7 minutes read

POSTED Feb, 2022 dot IN Observability

Instrumentation Of Python Apps With Opentracing

Gokhan Simsek

Written by Gokhan Simsek


Software Engineer

linkedin-share
 X

Microservice architecture is one of the hot topics nowadays by increasing the need of agility to meet customers’ expectations. Independently deployable, organizing around business needs, creating loosely coupled systems etc. are the main benefits of microservice architecture. Besides these benefits, microservice architecture has its own unique and hard to solve challenges. One of these challenges is debugging and observing to see the whole flow of transactions over the complex network and microservices. In this blog, we are going to talk about how to solve this problem by using Opentracing-Python over a basic Python example.

Basıc Components Of Python Example

1-) OpenTracing

Opentracing is an API specification that is used for distributed tracing. It has been implemented for many platforms such as Python, Java, Javascript, Go etc. Opentracing-Python is the instrumentation library that helps the developers to inject and extract trace information to requests over Span and SpanContext by using Tracer. Check the official website of Opentracing for more details.

2-) FastAPI

FastAPI is a modern, high performance web framework for building APIs with Python3.6+ based on standard Python type hints and empowered by asynchronous implementation. Startlette which is ASGI Framework for using web parts of FastAPI and Pydantic that is used for data parts of FastAPI. FastAPI also supports OpenAPI by default. FastAPI website contains enormous examples of both asynchronous and synchronous versions.

3-) Wrapt Module

wrapt is a Python module for decorators, wrappers and monkey patching. We will focus on decorators and wrappers for the following example. In order to decorate a specific function, first define a wrapper function. This wrapper function needs to take 4 positional arguments. For more information check the Wrapt website.

4-) Requests Library

Requests is a simple built-in HTTP module for Python. Requests module minimize the code for HTTP methods. For more information take a look Requests module pypi website.

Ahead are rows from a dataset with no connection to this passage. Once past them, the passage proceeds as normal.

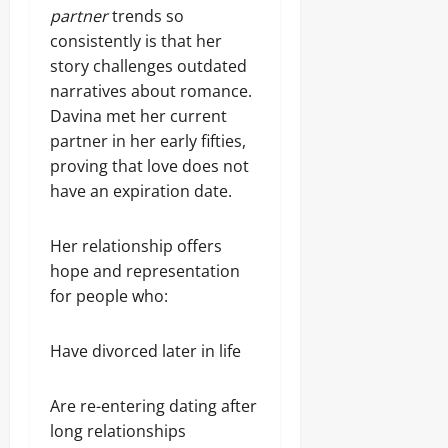
partner
trends so
consistently is that her
story challenges outdated
narratives about romance.
Davina met her current
partner in her early fifties,
proving that love does not
have an expiration date.
Her relationship offers
hope and representation
for people who:
Have divorced later in life
Are re-entering dating after
long relationships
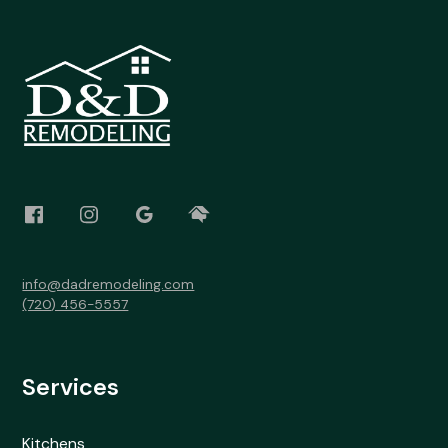
info@dadremodeling.com
(720) 456-5557
Services
Kitchens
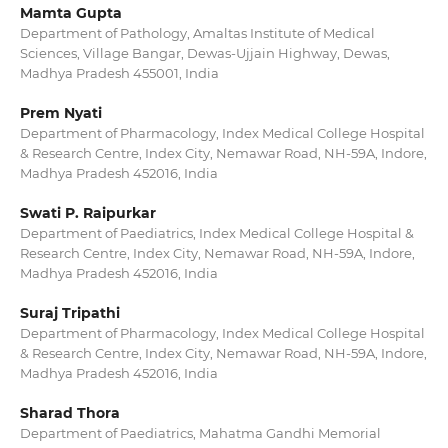
Mamta Gupta
Department of Pathology, Amaltas Institute of Medical
Sciences, Village Bangar, Dewas-Ujjain Highway, Dewas,
Madhya Pradesh 455001, India
Prem Nyati
Department of Pharmacology, Index Medical College Hospital
& Research Centre, Index City, Nemawar Road, NH-59A, Indore,
Madhya Pradesh 452016, India
Swati P. Raipurkar
Department of Paediatrics, Index Medical College Hospital &
Research Centre, Index City, Nemawar Road, NH-59A, Indore,
Madhya Pradesh 452016, India
Suraj Tripathi
Department of Pharmacology, Index Medical College Hospital
& Research Centre, Index City, Nemawar Road, NH-59A, Indore,
Madhya Pradesh 452016, India
Sharad Thora
Department of Paediatrics, Mahatma Gandhi Memorial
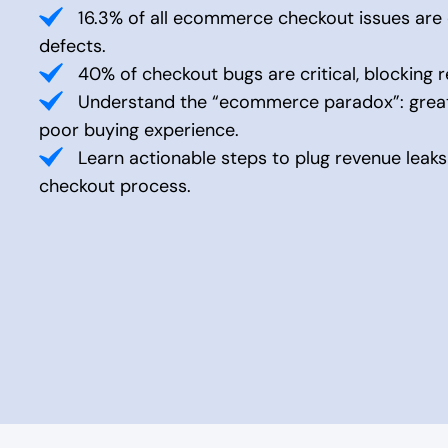
16.3% of all ecommerce checkout issues are c
defects.
40% of checkout bugs are critical, blocking r
Understand the “ecommerce paradox”: great
poor buying experience.
Learn actionable steps to plug revenue leak
checkout process.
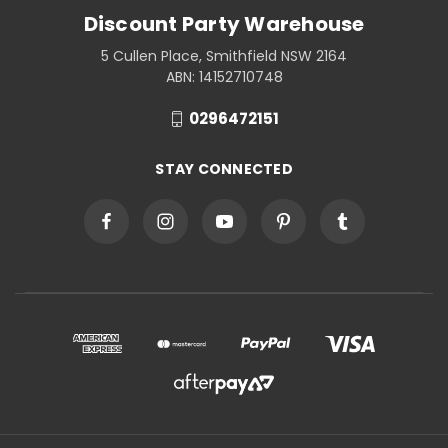
Discount Party Warehouse
5 Cullen Place, Smithfield NSW 2164
ABN: 14152710748
0296472151
STAY CONNECTED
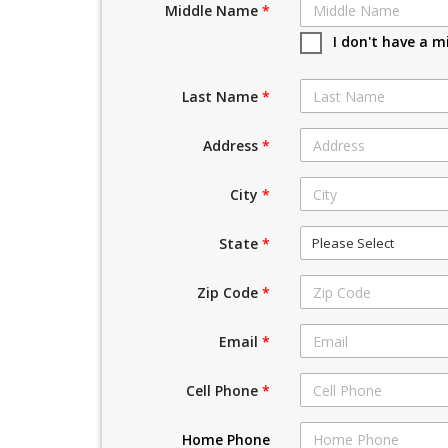
Middle Name
*
I don't have a m
Last Name
*
Address
*
City
*
Please Select
State
*
Zip Code
*
Email
*
Cell Phone
*
Home Phone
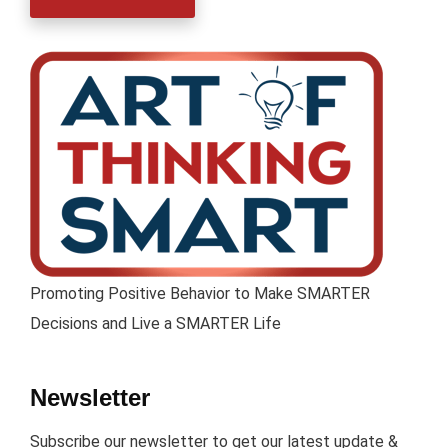
Promoting Positive Behavior to Make SMARTER
Decisions and Live a SMARTER Life
Newsletter
Subscribe our newsletter to get our latest update &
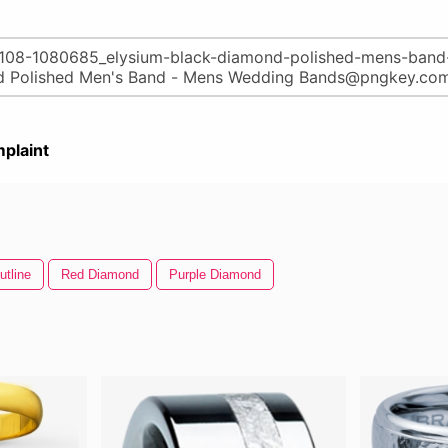
plaint
tline
Red Diamond
Purple Diamond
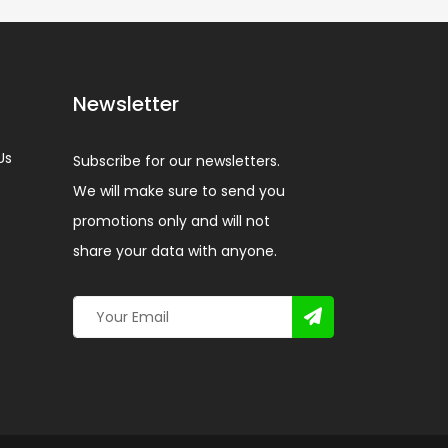
Newsletter
Us
Subscribe for our newsletters.
We will make sure to send you
promotions only and will not
share your data with anyone.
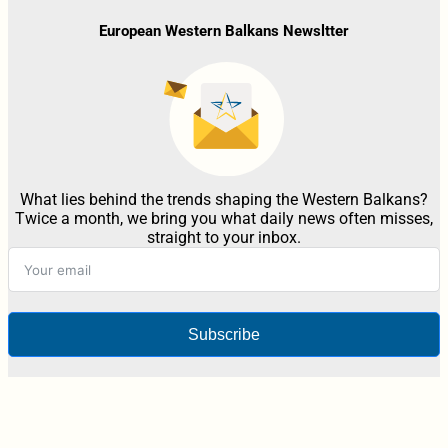
European Western Balkans Newsltter
What lies behind the trends shaping the Western Balkans?
Twice a month, we bring you what daily news often misses,
straight to your inbox.
Subscribe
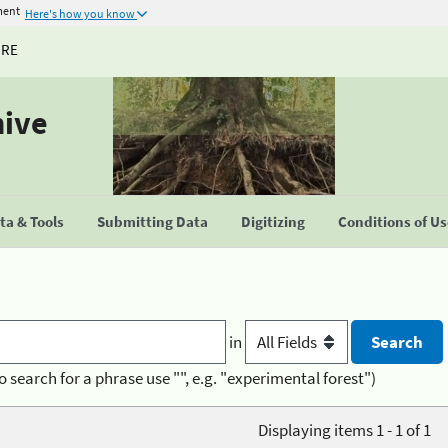
ment
Here's how you know
URE
hive
a & Tools
Submitting Data
Digitizing
Conditions of U
in
o search for a phrase use "", e.g. "experimental forest")
Displaying items 1 - 1 of 1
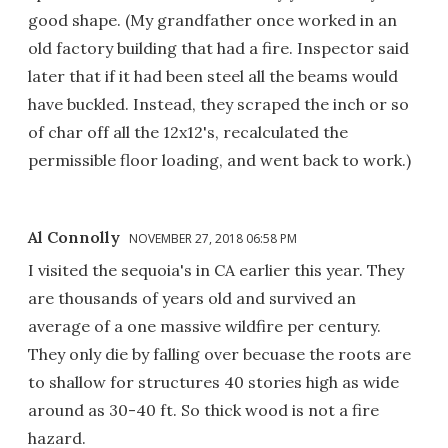
good shape. (My grandfather once worked in an
old factory building that had a fire. Inspector said
later that if it had been steel all the beams would
have buckled. Instead, they scraped the inch or so
of char off all the 12x12's, recalculated the
permissible floor loading, and went back to work.)
Al Connolly
NOVEMBER 27, 2018 06:58 PM
I visited the sequoia's in CA earlier this year. They
are thousands of years old and survived an
average of a one massive wildfire per century.
They only die by falling over becuase the roots are
to shallow for structures 40 stories high as wide
around as 30-40 ft. So thick wood is not a fire
hazard.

OpenTracing Parts into Example

This part only mentioned simple opentracing features such as Tracer, Span and SpanContext. To get more information about opentracing capabilities like injecting/extracting for trace propagation or tags,logs and baggage items, please visit the Opentracing website.

1-) Tracer

Tracer is an interface to start a new Span, injecting a SpanContext or extracting a SpanContext. As you can see from the following screenshot, you can create your own Tracer by extending the opentracing.Tracer class. The “get_instance” static function is used for creating singleton FastapiTracer.

import uuid
import opentracing
from tracer.opentracing.span import FastapiSpan
from tracer.opentracing.span_context import FastapiSpanContext
from opentracing.scope_managers.contextvars import ContextVarsScopeManager
 
class FastapiTracer(opentracing.Tracer):
   __instance = None
  
 
   @staticmethod
   def get_instance():
       return FastapiTracer() if FastapiTracer.__instance is None else FastapiTracer.__instance
 
 
   def __init__(self):
       scope_manager = ContextVarsScopeManager()
       super(FastapiTracer, self).__init__(scope_manager)
       FastapiTracer.__instance = self

Then, implement the abstract functions of opentracing.Tracer on your own such as start_active_span, start_span. There are also two other methods that are servicable. These are inject and extract methods. inject method is for propagating SpanContext that is created into another process or service, extract method is for gaining the propagated SpanContext.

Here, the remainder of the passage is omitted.